Un voto contrario della sinistra Pd sulla riforma del Senato condurrà inevitabilmente alla rottura. E’ difficile ipotizzare un Pd che resta unito dopo uno scenario simile. Mi immagino quindi che le due parti del Pd cercheranno un compromesso, magari dell’ultimo minuto, sul listino per il Senato. Tutto congiura perché si trovi un accordo, ma questo richiede una saggezza che finora nessuna delle due parti ha dimostrato.
Come giudica le voci di un Renzi deciso a inasprire la sua linea contro i riottosi del Pd?
Ho spesso criticato Renzi, ma trovo che l’atteggiamento della minoranza sia altrettanto irragionevole. Mettere a rischio la vita del governo per ottenere una modifica del meccanismo di elezione del Senato francamente non mi pare un colpo di genio. La tradizione della sinistra è sempre stata più ispirata al monocameralismo, o alla prevalenza di una Camera sull’altra, che non a una cultura “paritaria”. Stanno facendo una battaglia che non ha alcun senso, e rispetto alla quale il Paese si sente del tutto tagliato fuori.

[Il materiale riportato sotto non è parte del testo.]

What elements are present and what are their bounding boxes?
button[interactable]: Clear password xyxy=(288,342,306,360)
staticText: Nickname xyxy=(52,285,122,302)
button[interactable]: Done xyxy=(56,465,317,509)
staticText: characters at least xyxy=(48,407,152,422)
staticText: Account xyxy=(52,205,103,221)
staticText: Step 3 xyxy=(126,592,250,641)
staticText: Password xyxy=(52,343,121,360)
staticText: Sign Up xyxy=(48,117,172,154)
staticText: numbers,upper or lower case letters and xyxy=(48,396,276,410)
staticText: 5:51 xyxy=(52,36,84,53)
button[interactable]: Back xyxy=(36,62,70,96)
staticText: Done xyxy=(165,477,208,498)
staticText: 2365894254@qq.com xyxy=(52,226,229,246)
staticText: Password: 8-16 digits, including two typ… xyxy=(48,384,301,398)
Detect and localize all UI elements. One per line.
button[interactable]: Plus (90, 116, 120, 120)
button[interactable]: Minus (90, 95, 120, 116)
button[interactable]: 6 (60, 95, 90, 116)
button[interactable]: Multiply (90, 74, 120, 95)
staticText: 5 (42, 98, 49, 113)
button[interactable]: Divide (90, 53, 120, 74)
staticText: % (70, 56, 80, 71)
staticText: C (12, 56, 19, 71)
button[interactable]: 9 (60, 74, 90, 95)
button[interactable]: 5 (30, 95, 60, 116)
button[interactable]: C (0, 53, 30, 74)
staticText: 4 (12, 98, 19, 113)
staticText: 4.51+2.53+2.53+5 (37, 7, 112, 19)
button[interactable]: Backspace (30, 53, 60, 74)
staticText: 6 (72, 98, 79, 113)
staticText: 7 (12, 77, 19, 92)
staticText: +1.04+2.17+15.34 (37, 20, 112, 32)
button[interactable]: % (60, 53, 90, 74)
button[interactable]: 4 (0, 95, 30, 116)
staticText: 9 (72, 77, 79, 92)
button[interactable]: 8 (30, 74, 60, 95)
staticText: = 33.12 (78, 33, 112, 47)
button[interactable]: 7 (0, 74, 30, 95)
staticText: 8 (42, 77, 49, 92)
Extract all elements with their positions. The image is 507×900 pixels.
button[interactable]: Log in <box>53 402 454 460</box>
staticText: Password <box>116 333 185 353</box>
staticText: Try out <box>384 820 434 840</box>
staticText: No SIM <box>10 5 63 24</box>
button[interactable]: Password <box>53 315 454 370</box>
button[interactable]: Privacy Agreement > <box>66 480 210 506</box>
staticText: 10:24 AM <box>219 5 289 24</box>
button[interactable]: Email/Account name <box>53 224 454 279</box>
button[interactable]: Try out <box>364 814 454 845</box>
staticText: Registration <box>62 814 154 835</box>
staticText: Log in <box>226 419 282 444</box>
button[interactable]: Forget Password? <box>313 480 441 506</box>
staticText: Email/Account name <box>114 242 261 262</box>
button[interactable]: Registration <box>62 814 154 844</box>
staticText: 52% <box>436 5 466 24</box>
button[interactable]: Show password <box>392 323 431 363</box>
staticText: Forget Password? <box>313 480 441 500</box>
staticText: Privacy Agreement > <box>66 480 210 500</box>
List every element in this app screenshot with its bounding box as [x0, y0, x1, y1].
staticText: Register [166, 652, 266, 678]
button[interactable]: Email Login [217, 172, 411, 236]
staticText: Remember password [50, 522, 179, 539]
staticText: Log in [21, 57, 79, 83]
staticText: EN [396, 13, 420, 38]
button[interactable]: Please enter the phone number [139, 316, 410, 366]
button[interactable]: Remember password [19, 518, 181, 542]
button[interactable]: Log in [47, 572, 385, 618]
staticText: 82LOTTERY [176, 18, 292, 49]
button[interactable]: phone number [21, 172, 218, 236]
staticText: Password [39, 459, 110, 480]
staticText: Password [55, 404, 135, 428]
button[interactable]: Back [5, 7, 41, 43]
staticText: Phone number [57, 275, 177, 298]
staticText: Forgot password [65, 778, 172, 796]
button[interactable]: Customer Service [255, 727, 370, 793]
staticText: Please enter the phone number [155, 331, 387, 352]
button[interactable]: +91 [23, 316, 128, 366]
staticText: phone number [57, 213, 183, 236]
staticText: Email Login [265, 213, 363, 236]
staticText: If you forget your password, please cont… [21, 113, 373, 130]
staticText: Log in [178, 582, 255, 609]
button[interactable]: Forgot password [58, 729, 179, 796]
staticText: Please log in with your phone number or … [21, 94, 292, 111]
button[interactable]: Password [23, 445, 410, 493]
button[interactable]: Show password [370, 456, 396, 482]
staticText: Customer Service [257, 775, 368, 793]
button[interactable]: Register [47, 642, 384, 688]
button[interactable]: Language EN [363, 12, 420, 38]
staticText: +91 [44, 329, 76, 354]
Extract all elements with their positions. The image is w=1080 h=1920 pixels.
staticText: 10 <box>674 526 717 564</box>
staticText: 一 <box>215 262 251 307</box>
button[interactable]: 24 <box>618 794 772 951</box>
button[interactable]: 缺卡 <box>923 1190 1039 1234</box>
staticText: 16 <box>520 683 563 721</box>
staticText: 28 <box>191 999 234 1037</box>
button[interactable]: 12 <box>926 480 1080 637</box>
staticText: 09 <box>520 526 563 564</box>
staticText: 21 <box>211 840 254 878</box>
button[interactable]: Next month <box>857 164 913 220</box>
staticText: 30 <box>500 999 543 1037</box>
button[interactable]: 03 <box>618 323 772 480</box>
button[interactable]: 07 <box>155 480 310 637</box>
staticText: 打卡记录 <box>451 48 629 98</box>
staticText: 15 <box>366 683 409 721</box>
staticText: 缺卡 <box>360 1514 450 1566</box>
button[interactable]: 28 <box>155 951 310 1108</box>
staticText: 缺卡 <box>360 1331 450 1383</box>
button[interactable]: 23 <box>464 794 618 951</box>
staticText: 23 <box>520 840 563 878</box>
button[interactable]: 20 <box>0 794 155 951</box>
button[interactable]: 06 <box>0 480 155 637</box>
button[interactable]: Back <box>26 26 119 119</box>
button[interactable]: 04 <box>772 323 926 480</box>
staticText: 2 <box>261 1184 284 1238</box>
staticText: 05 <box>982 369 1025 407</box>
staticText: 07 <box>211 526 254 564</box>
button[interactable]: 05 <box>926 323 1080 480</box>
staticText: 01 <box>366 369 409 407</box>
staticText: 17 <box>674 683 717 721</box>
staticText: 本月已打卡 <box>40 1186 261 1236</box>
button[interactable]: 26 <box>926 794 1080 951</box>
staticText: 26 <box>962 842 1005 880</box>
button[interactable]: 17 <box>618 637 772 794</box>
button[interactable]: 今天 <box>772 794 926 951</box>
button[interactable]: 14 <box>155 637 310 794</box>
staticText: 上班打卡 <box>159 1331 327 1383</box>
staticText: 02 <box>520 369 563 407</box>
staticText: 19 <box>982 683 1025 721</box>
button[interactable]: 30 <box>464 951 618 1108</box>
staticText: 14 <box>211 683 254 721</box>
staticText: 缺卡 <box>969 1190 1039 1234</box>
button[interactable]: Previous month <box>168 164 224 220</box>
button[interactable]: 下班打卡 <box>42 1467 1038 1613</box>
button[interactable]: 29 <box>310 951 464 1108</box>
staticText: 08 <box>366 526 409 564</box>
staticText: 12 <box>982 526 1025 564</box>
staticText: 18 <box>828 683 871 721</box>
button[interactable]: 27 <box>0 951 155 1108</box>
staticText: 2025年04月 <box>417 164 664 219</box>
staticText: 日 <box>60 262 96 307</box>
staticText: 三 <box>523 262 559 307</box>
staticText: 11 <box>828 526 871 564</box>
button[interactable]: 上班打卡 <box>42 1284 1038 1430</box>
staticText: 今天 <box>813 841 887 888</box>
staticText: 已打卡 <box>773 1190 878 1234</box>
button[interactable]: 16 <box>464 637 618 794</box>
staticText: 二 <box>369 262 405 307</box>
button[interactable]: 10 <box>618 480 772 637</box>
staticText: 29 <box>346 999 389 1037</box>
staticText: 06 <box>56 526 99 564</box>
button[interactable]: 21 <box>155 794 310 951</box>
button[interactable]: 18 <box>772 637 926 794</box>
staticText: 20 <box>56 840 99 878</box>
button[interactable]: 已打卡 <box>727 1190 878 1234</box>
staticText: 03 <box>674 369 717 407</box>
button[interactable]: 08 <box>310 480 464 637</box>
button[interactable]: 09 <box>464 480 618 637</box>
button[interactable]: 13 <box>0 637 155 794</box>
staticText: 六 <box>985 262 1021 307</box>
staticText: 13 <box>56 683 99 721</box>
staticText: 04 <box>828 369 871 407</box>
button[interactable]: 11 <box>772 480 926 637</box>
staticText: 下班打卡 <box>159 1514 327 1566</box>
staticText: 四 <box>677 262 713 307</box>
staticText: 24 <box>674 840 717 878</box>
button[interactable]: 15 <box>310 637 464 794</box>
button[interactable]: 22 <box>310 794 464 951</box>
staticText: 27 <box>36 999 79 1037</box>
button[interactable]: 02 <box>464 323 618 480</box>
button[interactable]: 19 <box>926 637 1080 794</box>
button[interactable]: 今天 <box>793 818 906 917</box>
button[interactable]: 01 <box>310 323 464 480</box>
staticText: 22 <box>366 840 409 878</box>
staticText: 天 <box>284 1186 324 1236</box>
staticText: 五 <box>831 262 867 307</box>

Se ci fossero Togliatti o Berlinguer, che cosa direbbero oggi?
E’ facile immaginare che sarebbero molto critici nei confronti di Renzi per le modalità di guida del partito, oltre che per questo approccio un po’ superficiale. Ma tanto Togliatti quanto Berlinguer sarebbero più assillati dal tema dell’unità di una forza di centrosinistra piuttosto che dall’idea del vessillo da difendere contro l’usurpatore. Io comunque distinguerei le posizioni di D’Alema e Bersani da quelle del resto della sinistra Pd.
In che senso?
D’Alema muove a Renzi una critica politico-culturale, Bersani più volte ha lanciato proposte concilianti che Renzi non ha raccolto. Poi dentro allo schieramento che fa riferimento a Bersani e D’Alema ci sono pasdaran altrettanto irriducibili quanto Lotti. Sono entrambe posizioni fondamentaliste, che portano a quella che i classici del marxismo avrebbero definito “la rovina comune”.

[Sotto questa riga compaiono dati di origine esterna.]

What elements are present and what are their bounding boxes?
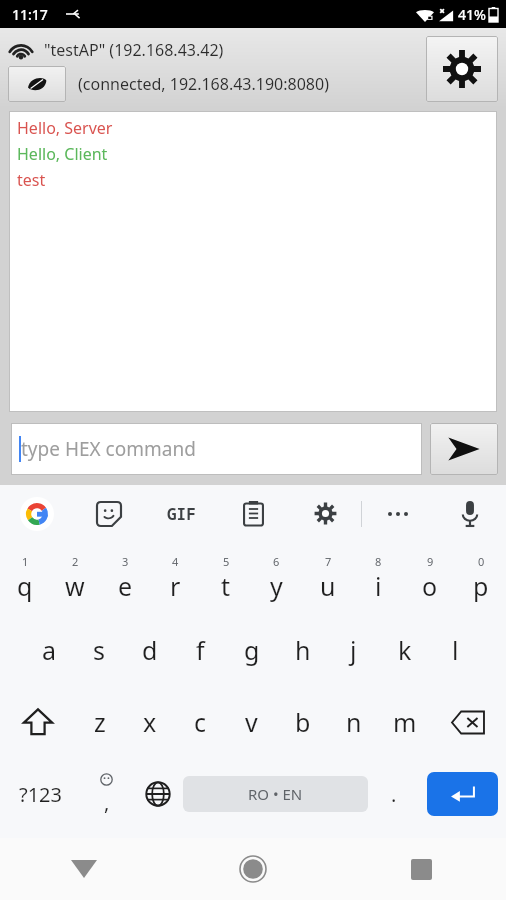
button[interactable]: Keyboard settings — [289, 485, 361, 542]
button[interactable]: Google — [0, 485, 73, 542]
button[interactable]: j — [328, 614, 379, 686]
staticText: k — [398, 633, 412, 667]
button[interactable]: Backspace — [430, 686, 506, 758]
staticText: w — [65, 569, 85, 603]
staticText: y — [270, 569, 283, 603]
button[interactable]: 5 — [200, 542, 251, 614]
button[interactable]: Enter — [427, 772, 498, 816]
button[interactable]: 0 — [455, 542, 506, 614]
button[interactable]: Send — [430, 423, 498, 475]
staticText: ?123 — [19, 781, 62, 808]
staticText: l — [452, 633, 459, 667]
staticText: n — [346, 705, 362, 739]
staticText: d — [142, 633, 158, 667]
staticText: r — [170, 569, 181, 603]
staticText: c — [194, 705, 207, 739]
button[interactable]: RO • EN — [183, 776, 368, 812]
staticText: RO • EN — [248, 784, 303, 804]
staticText: t — [221, 569, 231, 603]
staticText: 3 — [122, 554, 129, 569]
button[interactable]: h — [277, 614, 328, 686]
button[interactable]: 4 — [150, 542, 200, 614]
button[interactable]: 1 — [0, 542, 50, 614]
staticText: (connected, 192.168.43.190:8080) — [78, 73, 329, 95]
staticText: 6 — [273, 554, 280, 569]
staticText: m — [393, 705, 417, 739]
button[interactable]: Stickers — [73, 485, 145, 542]
button[interactable]: f — [175, 614, 226, 686]
staticText: g — [244, 633, 260, 667]
button[interactable]: d — [124, 614, 175, 686]
staticText: x — [143, 705, 157, 739]
button[interactable]: Change language — [132, 758, 183, 830]
staticText: o — [422, 569, 438, 603]
staticText: "testAP" (192.168.43.42) — [44, 39, 224, 61]
button[interactable]: m — [379, 686, 430, 758]
button[interactable]: 7 — [302, 542, 353, 614]
button[interactable]: Clipboard — [217, 485, 289, 542]
staticText: p — [473, 569, 489, 603]
button[interactable]: GIF — [145, 485, 217, 542]
staticText: . — [391, 781, 397, 808]
staticText: 8 — [375, 554, 382, 569]
staticText: 11:17 — [12, 5, 48, 24]
staticText: f — [196, 633, 205, 667]
staticText: h — [295, 633, 311, 667]
button[interactable]: ?123 — [0, 758, 81, 830]
button[interactable]: Toggle connection — [8, 66, 66, 102]
staticText: a — [42, 633, 57, 667]
button[interactable]: k — [379, 614, 430, 686]
staticText: , — [104, 789, 110, 816]
staticText: Hello, Client — [17, 143, 108, 165]
staticText: e — [118, 569, 133, 603]
button[interactable]: 6 — [251, 542, 302, 614]
staticText: i — [375, 569, 382, 603]
button[interactable]: a — [24, 614, 74, 686]
staticText: 4 — [172, 554, 179, 569]
staticText: 0 — [478, 554, 485, 569]
button[interactable]: Shift — [0, 686, 75, 758]
staticText: b — [295, 705, 311, 739]
button[interactable]: c — [175, 686, 226, 758]
staticText: type HEX command — [21, 436, 196, 462]
button[interactable]: Recent apps — [337, 838, 506, 900]
staticText: u — [320, 569, 336, 603]
button[interactable]: b — [277, 686, 328, 758]
button[interactable]: Settings — [426, 36, 498, 102]
staticText: 41% — [458, 5, 486, 24]
staticText: GIF — [167, 503, 196, 525]
button[interactable]: Hello, Server — [17, 117, 497, 412]
staticText: v — [245, 705, 258, 739]
staticText: Hello, Server — [17, 117, 113, 139]
staticText: 5 — [223, 554, 230, 569]
button[interactable]: 8 — [353, 542, 404, 614]
button[interactable]: 9 — [404, 542, 455, 614]
button[interactable]: Voice input — [434, 485, 506, 542]
button[interactable]: More options — [362, 485, 434, 542]
staticText: 7 — [325, 554, 332, 569]
button[interactable]: 2 — [50, 542, 100, 614]
button[interactable]: . — [368, 758, 419, 830]
button[interactable]: x — [125, 686, 175, 758]
button[interactable]: v — [226, 686, 277, 758]
button[interactable]: Back — [0, 838, 168, 900]
staticText: j — [350, 633, 357, 667]
button[interactable]: g — [226, 614, 277, 686]
button[interactable]: Home — [168, 838, 337, 900]
button[interactable]: Emoji and comma — [81, 758, 132, 830]
button[interactable]: l — [430, 614, 481, 686]
button[interactable]: s — [74, 614, 124, 686]
staticText: 1 — [22, 554, 29, 569]
staticText: 2 — [72, 554, 79, 569]
staticText: z — [94, 705, 106, 739]
staticText: test — [17, 169, 46, 191]
button[interactable]: n — [328, 686, 379, 758]
staticText: 9 — [427, 554, 434, 569]
staticText: q — [17, 569, 33, 603]
button[interactable]: 3 — [100, 542, 150, 614]
staticText: s — [93, 633, 105, 667]
button[interactable]: type HEX command — [19, 423, 422, 475]
button[interactable]: z — [75, 686, 125, 758]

Oggi Renzi parla alla Festa dell’Unità a Milano. Secondo lei che cosa dirà?
Renzi ha già detto molto. Ha spiegato infatti di sperare che l’uomo dell’Expo, Beppe Sala, possa essere il candidato del centrosinistra alle Comunali del 2016. Milano è una città che ha bisogno di figure molto solide e rappresentative. Come dimostra il caso di Marino a Roma, non ci si può affidare a leadership un po’ inventate. Servono personalità forti e carismatiche, gente in grado di prendere in mano la città un minuto dopo il voto. Nella gestione di Expo, Sala ha dimostrato tutte queste capacità. Renzi spenderà qualche altra parola per Sala, ben sapendo che ciò potrà indispettire due personaggi milanesi come Majorino e Fiano.
Riferendosi all’ex Ad di Luxottica, Andrea Guerra, Renzi alla Leopolda ha detto: “Cosa succede? Chiedetelo a lui”. E se fosse Guerra il candidato?
Potrebbe essere. Guerra è un personaggio di grande spessore internazionale, e Milano è una città troppo importante perché Renzi la lasci gestire alle dinamiche interne del Pd milanese. Lo scotto pagato in Campania, la sconfitta in Liguria, il dramma di Roma lo spingeranno a cercare un grande risultato a Milano, e perché ciò avvenga dovrà puntare su un nome importante. La personalità che serve per Milano deve avere indubbie capacità manageriali, grande visione e grande esposizione internazionale. Milano ha bisogno di un sindaco che sappia parlare con il mondo, e Guerra ha tutte queste caratteristiche.